▶ _Work item_
Any picture must be dropped, but each line of the data should be duplicated exactly.

[Saved data entries]
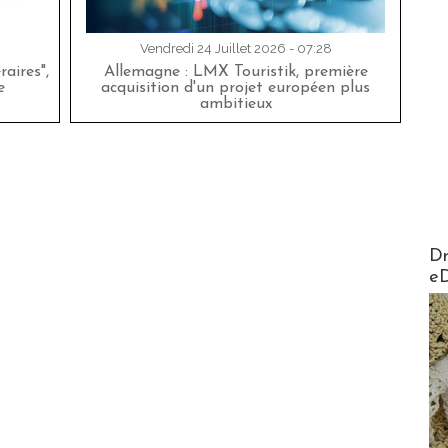
Vendredi 24 Juillet 2026 - 07:28
aires",
Allemagne : LMX Touristik, première
e
acquisition d'un projet européen plus
ambitieux
AirMa
Dr
e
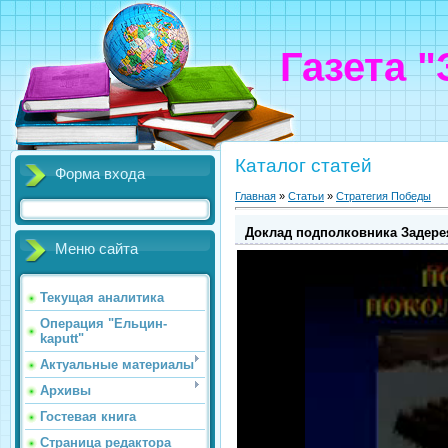
Газета 
Каталог статей
Форма входа
Главная
»
Статьи
»
Стратегия Победы
Доклад подполковника Задерея
Меню сайта
Текущая аналитика
Операция "Ельцин-
kaputt"
Актуальные материалы
Архивы
Гостевая книга
Страница редактора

▶ _Response area_
Vendredi 24 Juillet 2026 - 07:28
aires",
Allemagne : LMX Touristik, première
e
acquisition d'un projet européen plus
ambitieux
AirMa
Dr
e
Газета 
Каталог статей
Форма входа
Главная
»
Статьи
»
Стратегия Победы
Доклад подполковника Задерея
Меню сайта
Текущая аналитика
Операция "Ельцин-
kaputt"
Актуальные материалы
Архивы
Гостевая книга
Страница редактора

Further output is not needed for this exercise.